Ecco, la fine della storia è questa: lo Stato italiano ha pagato centodieci milioni di euro per l’uso di 11 braccialetti elettronici, al prezzo di dieci milioni di euro l’uno. Il contratto scadrà alla fine di quest’anno. La domanda è semplice: perche? Perché buttare centodieci milioni di euro in un paese in cui si suicidano in carcere decine di uomini ridotti alla disperazione da condizioni di vita sub-umane, un paese in cui il Presidente della Repubblica ha lanciato un alto monito indicando nell’indegno trattamento riservato ai carcerati a causa del sovraffollamento delle carceri un problema «di prepotente urgenza sul piano costituzionale e civile», definendolo «una realtà che ci umilia in Europa» e ammonendo che «l’abisso che separa la realtà carceraria dal dettato costituzionale sulla funzione riabilitativa della pena, e sui diritti e la dignità della persona, è una realtà non giustificabile in nome della sicurezza che ne viene più insidiata che garantita».

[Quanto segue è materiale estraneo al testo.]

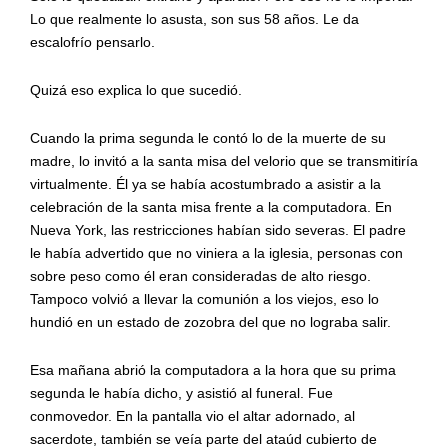
Lo que realmente lo asusta, son sus 58 años. Le da
escalofrío pensarlo.
Quizá eso explica lo que sucedió.
Cuando la prima segunda le contó lo de la muerte de su
madre, lo invitó a la santa misa del velorio que se transmitiría
virtualmente. Él ya se había acostumbrado a asistir a la
celebración de la santa misa frente a la computadora. En
Nueva York, las restricciones habían sido severas. El padre
le había advertido que no viniera a la iglesia, personas con
sobre peso como él eran consideradas de alto riesgo.
Tampoco volvió a llevar la comunión a los viejos, eso lo
hundió en un estado de zozobra del que no lograba salir.
Esa mañana abrió la computadora a la hora que su prima
segunda le había dicho, y asistió al funeral. Fue
conmovedor. En la pantalla vio el altar adornado, al
sacerdote, también se veía parte del ataúd cubierto de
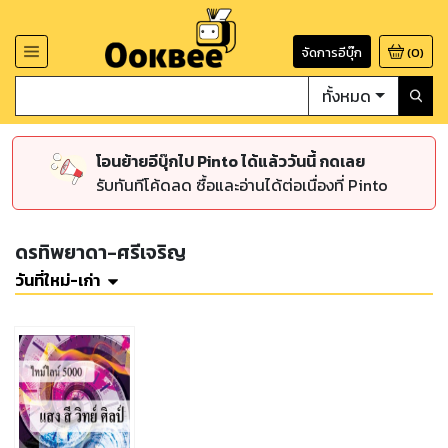
จัดการอีบุ๊ก
(
0
)
ทั้งหมด
โอนย้ายอีบุ๊กไป Pinto ได้แล้ววันนี้ กดเลย
รับทันทีโค้ดลด ซื้อและอ่านได้ต่อเนื่องที่ Pinto
ดรทิพยาดา-ศรีเจริญ
วันที่ใหม่-เก่า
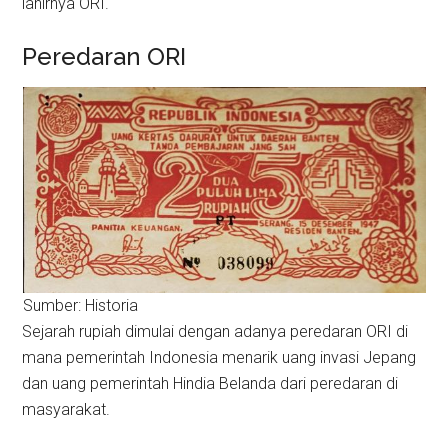
lahirnya ORI.
Peredaran ORI
Sumber: Historia
Sejarah rupiah dimulai dengan adanya peredaran ORI di
mana pemerintah Indonesia menarik uang invasi Jepang
dan uang pemerintah Hindia Belanda dari peredaran di
masyarakat.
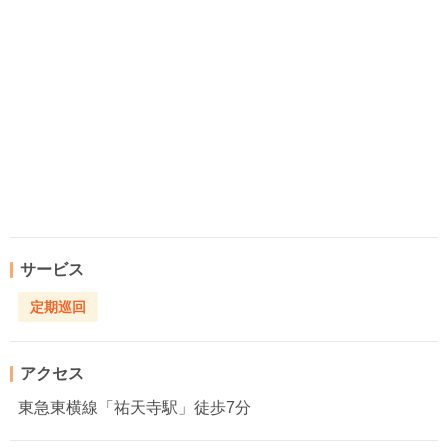
サービス
定期巡回
アクセス
東急東横線「祐天寺駅」徒歩7分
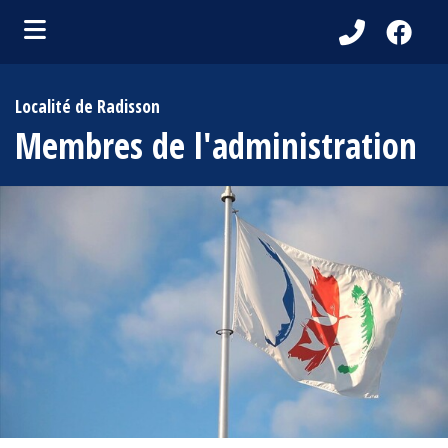
ubmenu (Localité de Radisson )
Localité de Radisson
bmenu (Services aux citoyens )
Membres de l'administration
bmenu (Activités et loisirs )
ubmenu (Tourisme )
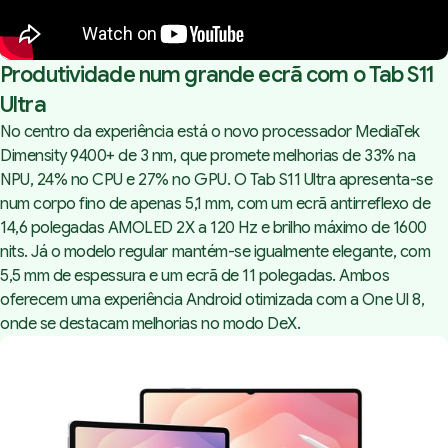
Produtividade num grande ecrã com o Tab S11
Ultra
No centro da experiência está o novo processador MediaTek
Dimensity 9400+ de 3 nm, que promete melhorias de 33% na
NPU, 24% no CPU e 27% no GPU. O Tab S11 Ultra apresenta-se
num corpo fino de apenas 5,1 mm, com um ecrã antirreflexo de
14,6 polegadas AMOLED 2X a 120 Hz e brilho máximo de 1600
nits. Já o modelo regular mantém-se igualmente elegante, com
5,5 mm de espessura e um ecrã de 11 polegadas. Ambos
oferecem uma experiência Android otimizada com a One UI 8,
onde se destacam melhorias no modo DeX.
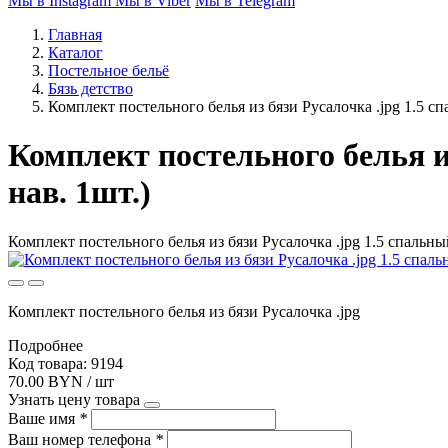
Мы в Instagram
Мы в Viber
Мы в Telegram
Главная
Каталог
Постельное бельё
Бязь детство
Комплект постельного белья из бязи Русалочка .jpg 1.5 сп
Комплект постельного белья из
нав. 1шт.)
Комплект постельного белья из бязи Русалочка .jpg 1.5 спальный
Комплект постельного белья из бязи Русалочка .jpg
Подробнее
Код товара: 9194
70.00 BYN / шт
Узнать цену товара
Ваше имя
*
Ваш номер телефона
*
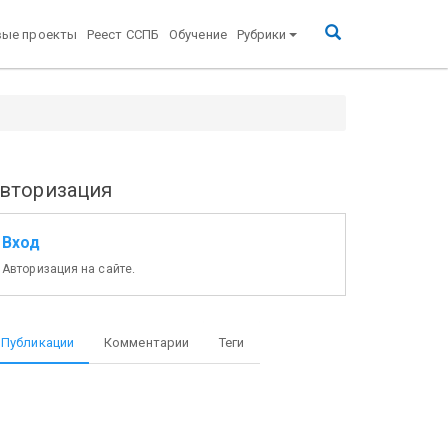
вые проекты
Реест ССПБ
Обучение
Рубрики
вторизация
Вход
Авторизация на сайте.
Публикации
Комментарии
Теги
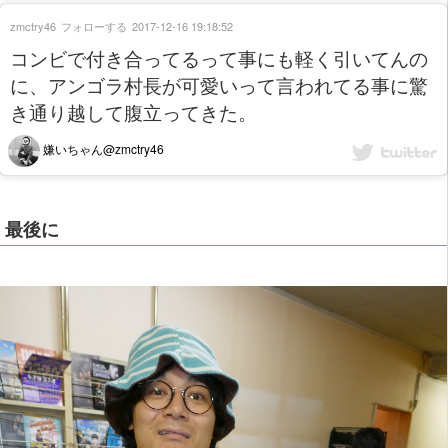
zmctry46
フォローする
2017-12-16 19:18:52
コンビで付き合ってるって事にも軽く引いてんの
に、アンゴラ村長が可愛いって言われてる事に驚
き通り越して腹立ってきた。
嫌いちゃん@zmctry46
最後に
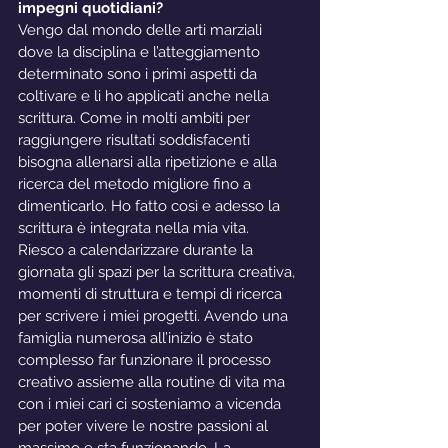
impegni quotidiani?
Vengo dal mondo delle arti marziali 
dove la disciplina e l’atteggiamento 
determinato sono i primi aspetti da 
coltivare e li ho applicati anche nella 
scrittura. Come in molti ambiti per 
raggiungere risultati soddisfacenti 
bisogna allenarsi alla ripetizione e alla 
ricerca del metodo migliore fino a 
dimenticarlo. Ho fatto così e adesso la 
scrittura è integrata nella mia vita. 
Riesco a calendarizzare durante la 
giornata gli spazi per la scrittura creativa, 
momenti di struttura e tempi di ricerca 
per scrivere i miei progetti. Avendo una 
famiglia numerosa all’inizio è stato 
complesso far funzionare il processo 
creativo assieme alla routine di vita ma 
con i miei cari ci sosteniamo a vicenda 
per poter vivere le nostre passioni al 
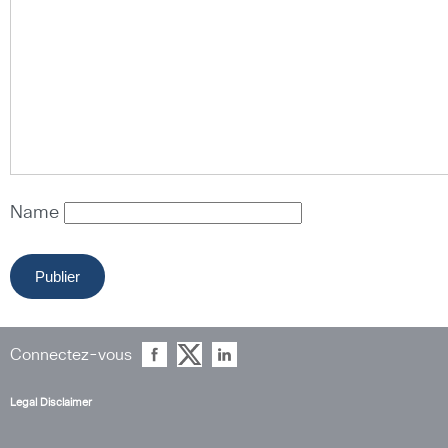
Name
Connectez-vous
Legal Disclaimer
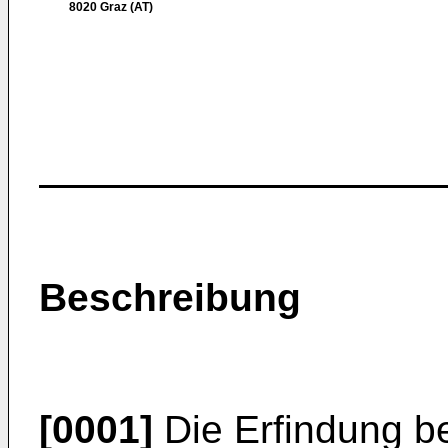
8020 Graz (AT)
Beschreibung
[0001]
Die Erfindung be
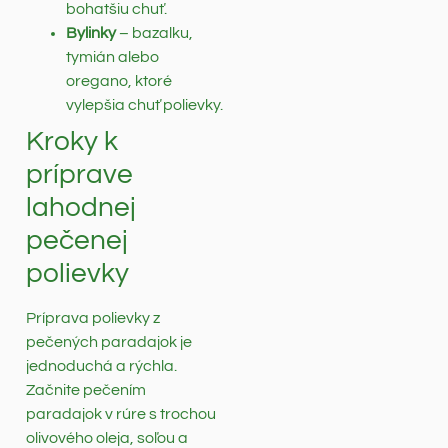
bohatšiu chuť.
Bylinky
– bazalku,
tymián alebo
oregano, ktoré
vylepšia chuť polievky.
Kroky k
príprave
lahodnej
pečenej
polievky
Príprava polievky z
pečených paradajok je
jednoduchá a rýchla.
Začnite pečením
paradajok v rúre s trochou
olivového oleja, soľou a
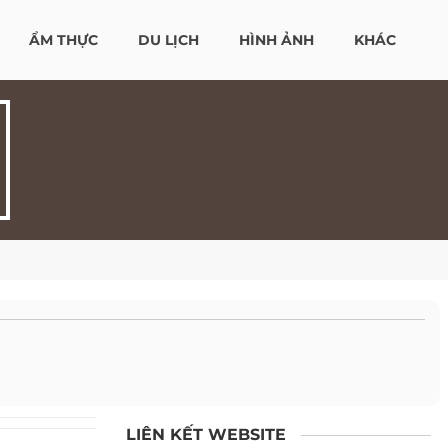
ẨM THỰC
DU LỊCH
HÌNH ẢNH
KHÁC
LIÊN KẾT WEBSITE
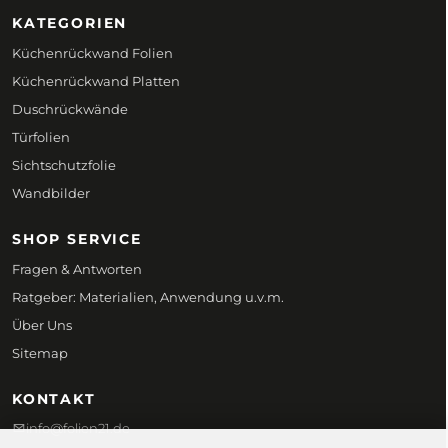
KATEGORIEN
Küchenrückwand Folien
Küchenrückwand Platten
Duschrückwände
Türfolien
Sichtschutzfolie
Wandbilder
SHOP SERVICE
Fragen & Antworten
Ratgeber: Materialien, Anwendung u.v.m.
Über Uns
Sitemap
KONTAKT
info@folien21.de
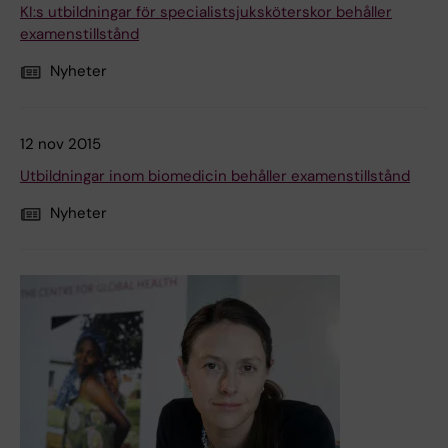
KI:s utbildningar för specialistsjuksköterskor behåller
examenstillstånd
Nyheter
12 nov 2015
Utbildningar inom biomedicin behåller examenstillstånd
Nyheter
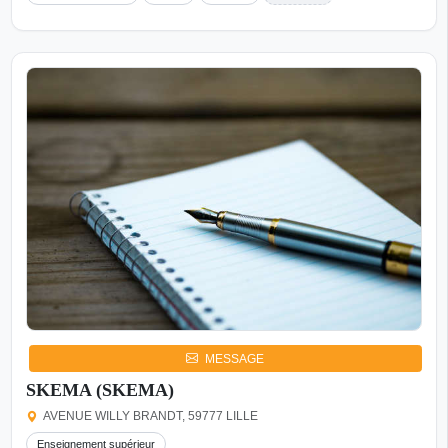
MESSAGE
SKEMA (SKEMA)
AVENUE WILLY BRANDT, 59777 LILLE
Enseignement supérieur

Cosa si sarebbe potuto fare per garantire due pasti al giorno a degli esseri umani che sono ad oggi alimentati con una spesa giornaliera di tre euro a testa, che non garantirebbe neppure il fieno per le vacche? Cosa si sarebbe potuto fare con quei centodieci milioni di euro per migliorare la vita di persone costrette a vivere in condizioni di spazio che la Comunità Europea considera invivibili per i maiali, a cui viene garantito nelle porcilaie uno spazio minimo di sei metri quadrati? Cosa si sarebbe potuto fare con quei centodieci milioni di euro per rendere a degli esseri umani quel minimo di dignità che la legge, ma ancor prima la coscienza di tutti, dovrebbe assicurare loro?